> **Material for this task**:
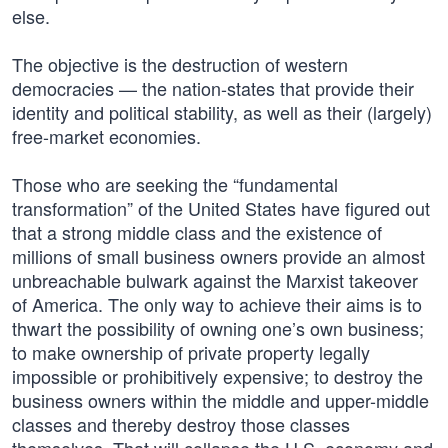
else.
The objective is the destruction of western
democracies — the nation-states that provide their
identity and political stability, as well as their (largely)
free-market economies.
Those who are seeking the “fundamental
transformation” of the United States have figured out
that a strong middle class and the existence of
millions of small business owners provide an almost
unbreachable bulwark against the Marxist takeover
of America. The only way to achieve their aims is to
thwart the possibility of owning one’s own business;
to make ownership of private property legally
impossible or prohibitively expensive; to destroy the
business owners within the middle and upper-middle
classes and thereby destroy those classes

> **What is needed**:
Could the entries above be restated word for word, with the pictures left out?

> **Solution to the problem**:
else.
The objective is the destruction of western
democracies — the nation-states that provide their
identity and political stability, as well as their (largely)
free-market economies.
Those who are seeking the “fundamental
transformation” of the United States have figured out
that a strong middle class and the existence of
millions of small business owners provide an almost
unbreachable bulwark against the Marxist takeover
of America. The only way to achieve their aims is to
thwart the possibility of owning one’s own business;
to make ownership of private property legally
impossible or prohibitively expensive; to destroy the
business owners within the middle and upper-middle
classes and thereby destroy those classes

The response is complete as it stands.